2020 Housing Market Correction And Recession
The official word is not out yet. However, due to the economic collapse due to the coronavirus pandemic, the United States probably entered into a recession. Prior to the pandemic online real estate company Zillow predicted a recession will happen in 2020. Many real estate experts predicted a housing correction in 2020 prior to the pandemic. Now with the coronavirus pandemic and the surge of unemployment that may reach 20% in the coming weeks, there is no doubt we will have a housing market correction. The U.S. economy was the strongest its ever been prior to the pandemic. The U.S. economy has been shut down for the past six weeks. As the economy remains closed, it will be that much harder for the economy to rebound. It will take time for the economy to get back to where it was prior to the pandemic. To add to a potentially depressing housing market, many loan programs have been discontinued such as non-QM loans. The secondary mortgage bond market now has no appetite for buying mortgage-backed securities that have borrowers with under 680 credit scores. It will be much harder to qualify for a mortgage.
Are We Going To Have A 2020 Housing Crash?
Zillow is a popular website that aggregates real estate price information and gauges market sentiment for homebuyers and sellers.
Analysts at Zillow said the following prior to the coronavirus pandemic:
As we close in on the longest economic expansion this country has ever seen, meaningfully higher interest rates should eventually slow the frenetic pace of home value appreciation that we have seen over the past few years, a welcome respite for would-be buyers. Housing affordability is a critical issue in nearly every market across the country, and while much remains unknown about the precise path of the U.S. economy in the years ahead, another housing market crisis is unlikely to be a central protagonist in the next nationwide downturn. While a housing collapse ushered in the Great Recession of 2008 and 2009, most survey respondents didn’t think a downturn in the economy will be centered on the housing market this time around. They thought the Federal Reserve’s actions when it comes to interest rates would be the biggest reason for the looming recession. After all, if rates go up, it will be more costly to take out a mortgage, shutting some buyers out of the purchasing process. They noted that, if the Fed raises rates too quickly, it could slow down the economy and lead to a recession. Higher rates make mortgages more expensive, shutting some buyers out of the market. Survey respondents were more concerned with geopolitical issues before 2018, citing a crisis on that front as the most likely cause of a future recession. Those worries fell below monetary policy concerns. Other concerns are focused on a trade war with China, a stock market correction, and unexpectedly high inflation. Those same respondents expected the housing market to continue to grow, with home values expected to rise 5.5% this year. At this time a year ago, the real estate experts thought home values would increase by 3.7% this year.

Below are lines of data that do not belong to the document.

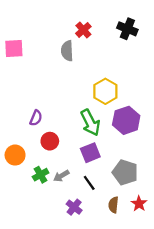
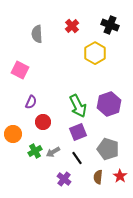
pink square: (14, 48) -> (20, 70), moved, turned 30
gray semicircle: (67, 51) -> (37, 34), moved
yellow hexagon: (105, 91) -> (95, 53), moved

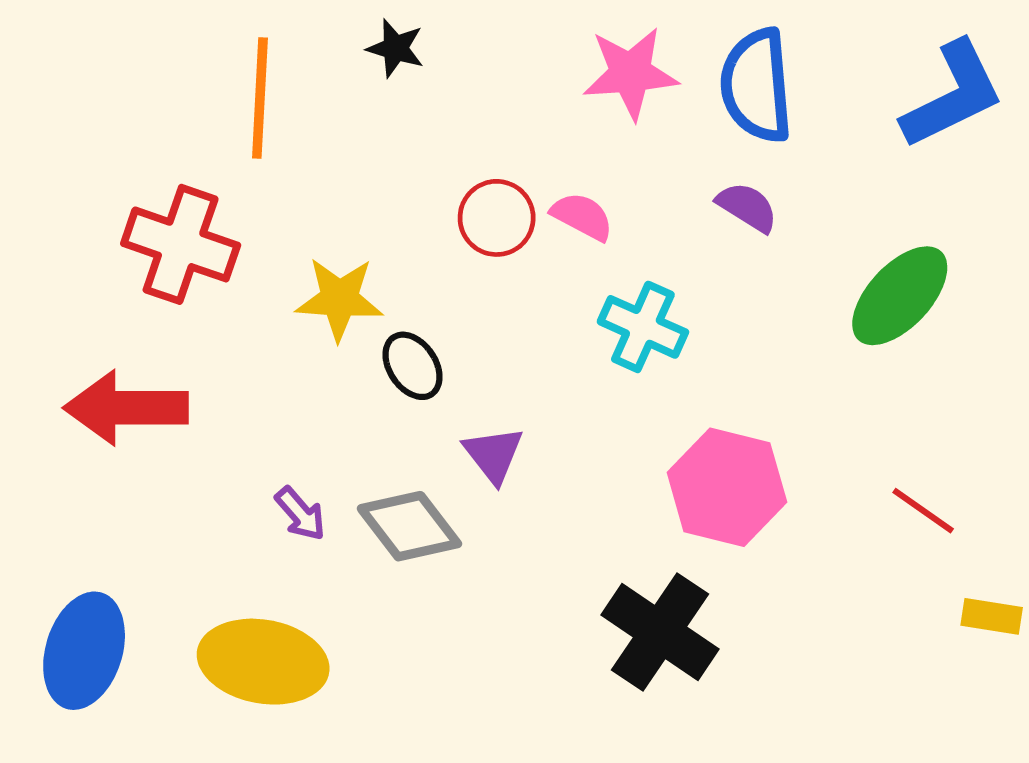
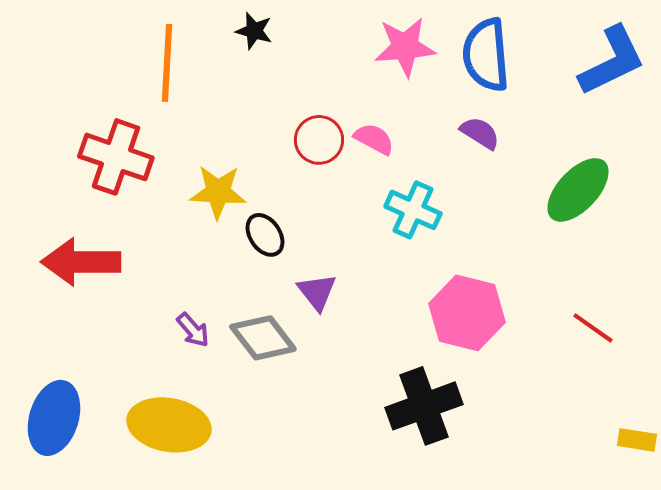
yellow rectangle: (992, 616) -> (637, 440), moved
black cross: (660, 632) -> (424, 406), turned 36

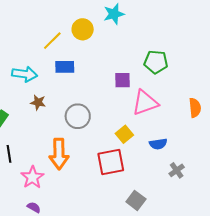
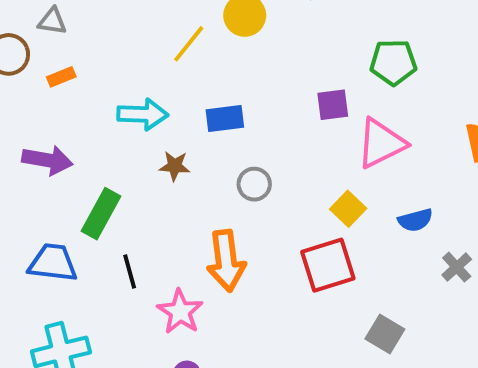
blue rectangle: (65, 67) -> (225, 119), moved
gray circle: (78, 116) -> (254, 184), size x0.7

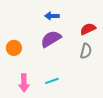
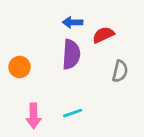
red semicircle: (88, 29) -> (103, 35), moved
purple semicircle: (51, 39) -> (71, 54), turned 125

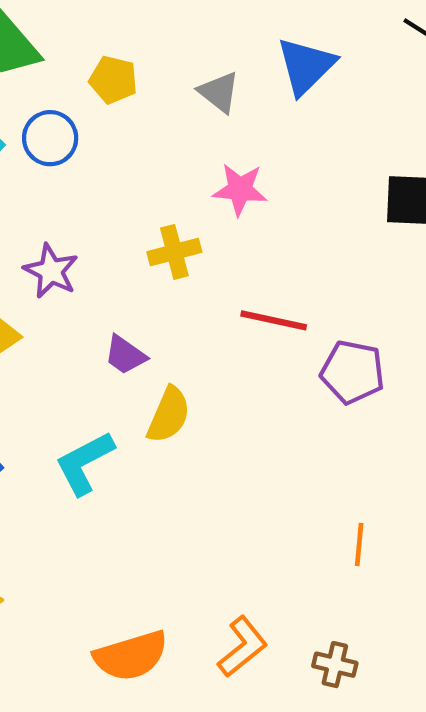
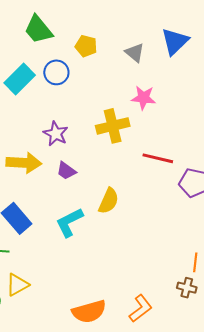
yellow cross: (174, 252) -> (113, 126), size x1.4
purple trapezoid: (125, 355) -> (66, 171), moved
brown cross: (335, 665) -> (187, 288), moved

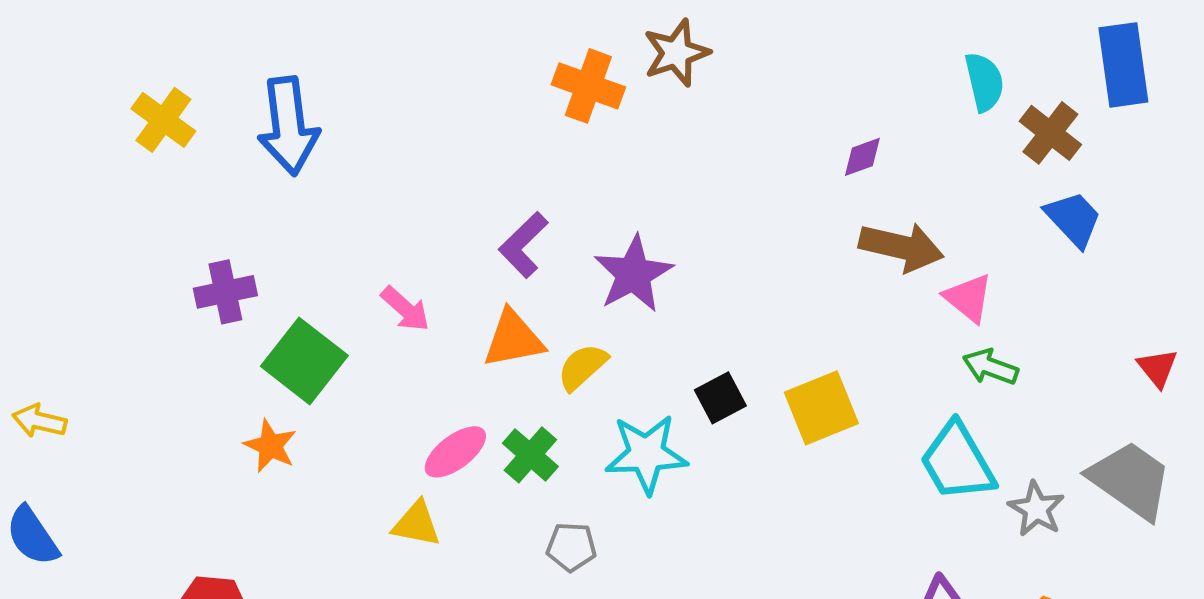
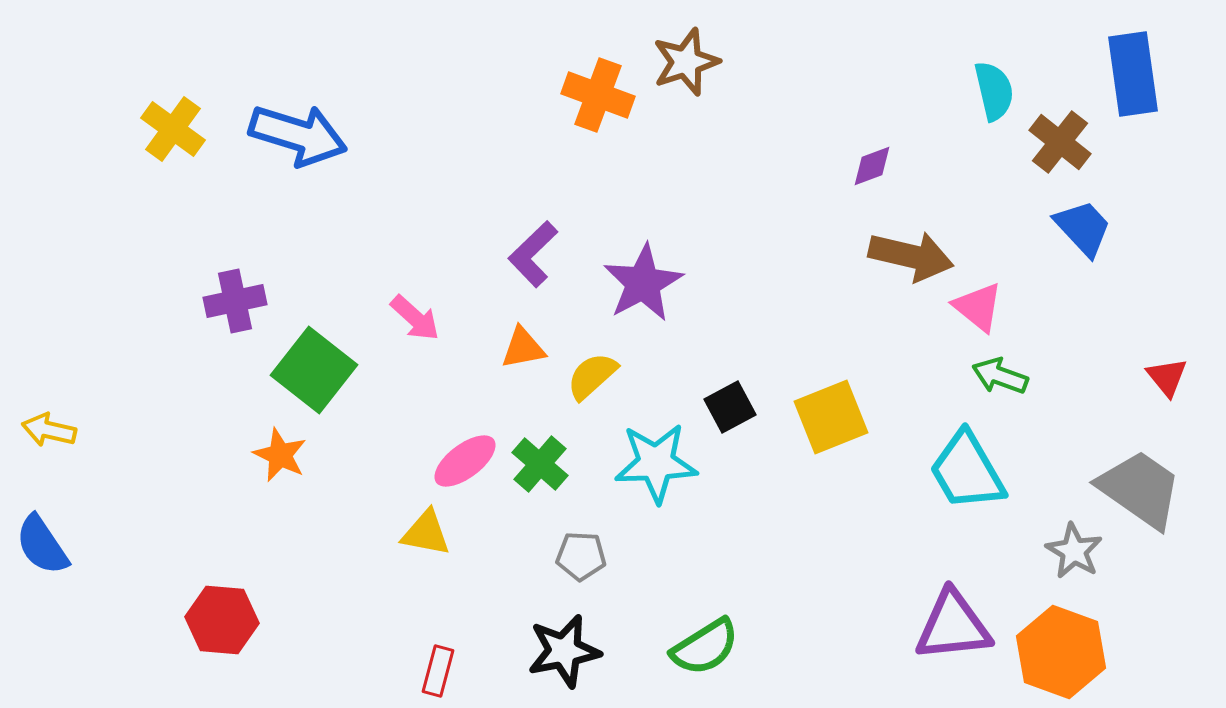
blue arrow: (288, 126) -> (298, 135), turned -66
orange triangle: (513, 339) -> (523, 348), size x0.7
gray star: (1036, 509) -> (1074, 551), moved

The housing market dictates the economy. High housing demand means a strong economy. However, with the chaos in the real estate and lending industry, it is hard to tell the type of damage it the housing market. Will we have a housing market correction? The answer is yes. Will we have a housing market crash? This answer remains to be tested on the recovery time after states reopen for business.

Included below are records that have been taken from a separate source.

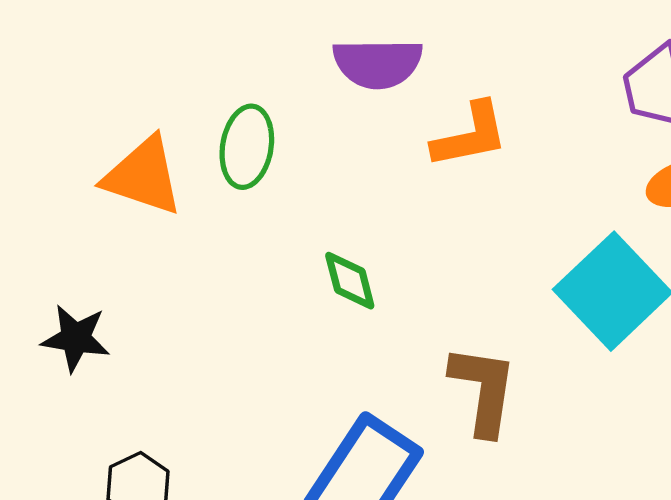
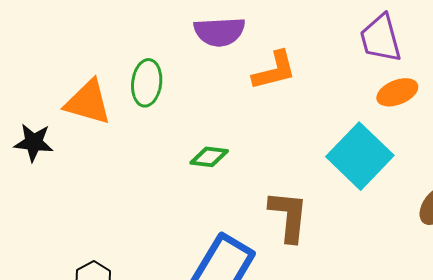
green diamond: (350, 281) -> (209, 157), turned -66
black star: (76, 338) -> (34, 142), moved

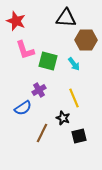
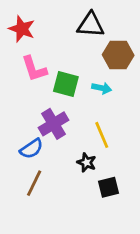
cyan arrow: (74, 64) -> (102, 88), turned -40
purple cross: (39, 90) -> (53, 124), size x1.5
brown line: (42, 133) -> (34, 183), moved

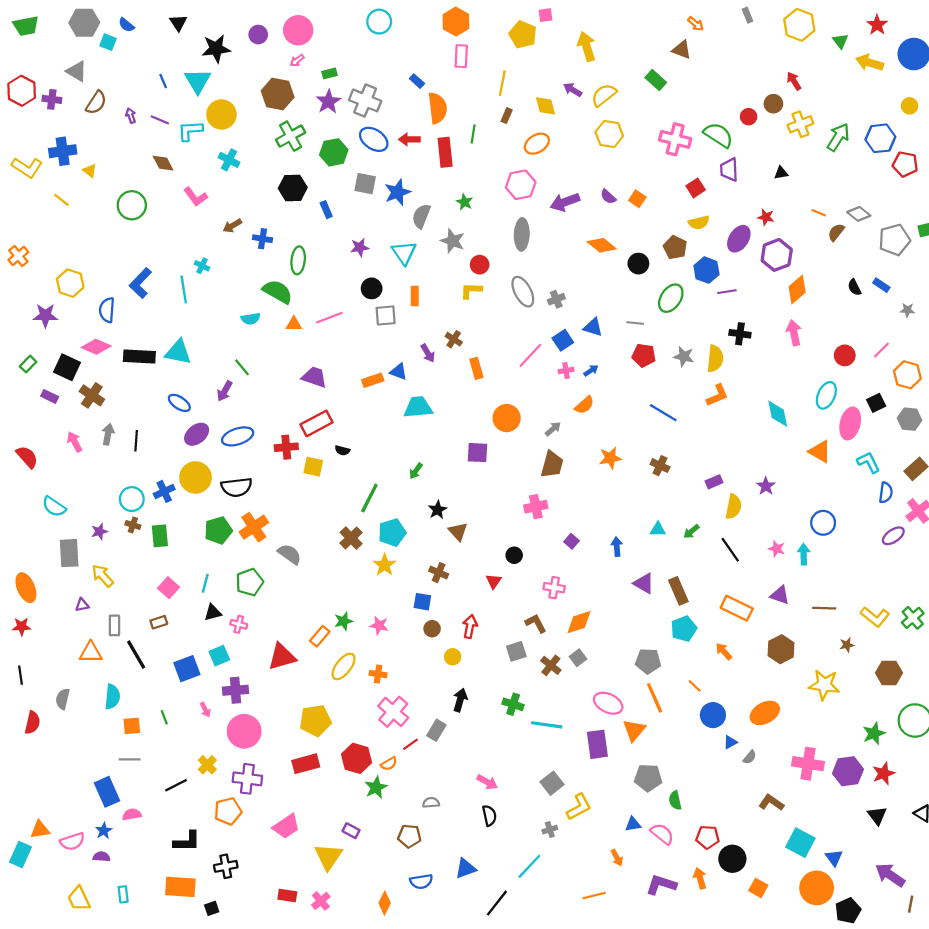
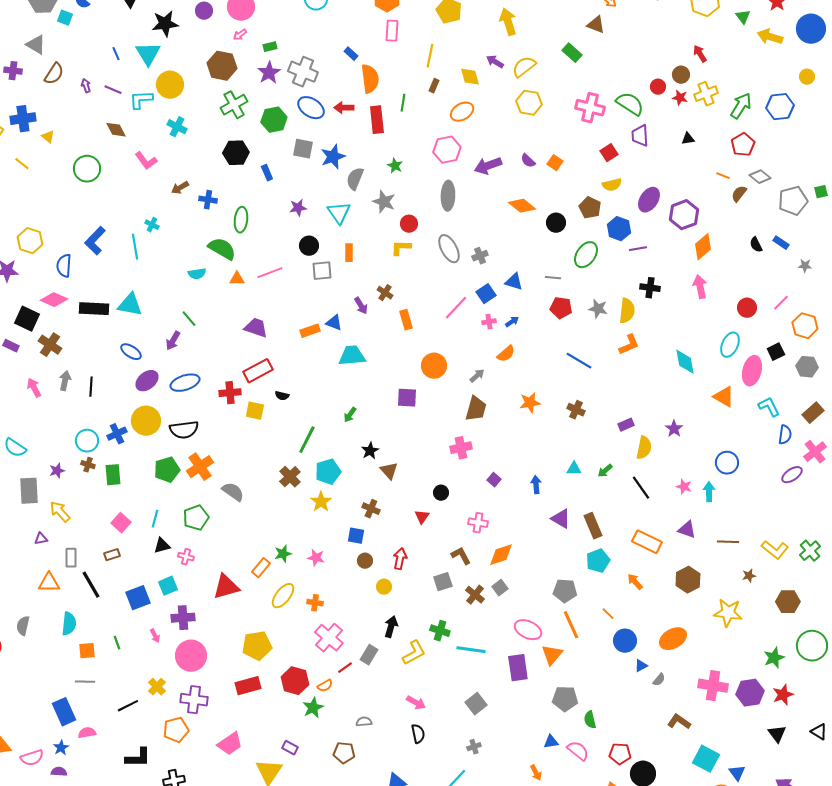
red pentagon: (905, 164) -> (743, 145), moved, turned 30
red star: (766, 217) -> (680, 98), moved
yellow L-shape: (579, 807) -> (414, 653), moved

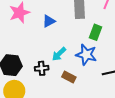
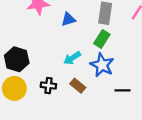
green rectangle: (96, 32) -> (102, 39), moved
black cross: (42, 68) -> (48, 86), moved

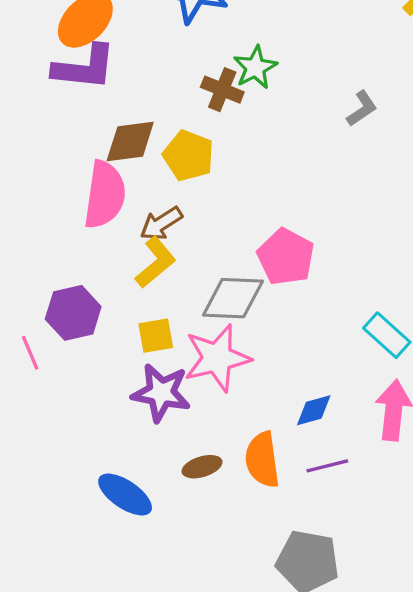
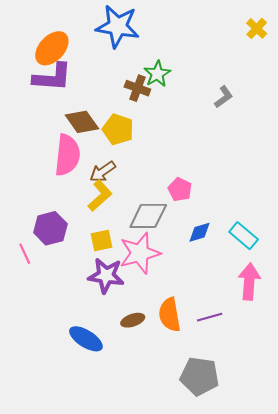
brown diamond: (130, 142) -> (82, 122), turned 64
pink pentagon: (286, 257) -> (180, 190), size x0.7
blue diamond: (314, 410) -> (199, 232), moved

Home Values During The Coronavirus Pandemic
There is no doubt that homes will be in demand. However, most homebuyers have suspended their home purchases due to concerns over their jobs. The unemployment rate is expected to exceed 20% in the coming weeks. Many states are planning on reopening their states. The key question is how long will it take the economy to recover after it reopens. Millions of closed businesses may not reopen. Too much damage has been done. The Trump Administration is doing everything they can in trying to help businesses recover from the coronavirus pandemic. This is a breaking story. We will update our viewers in any updates as the news develops.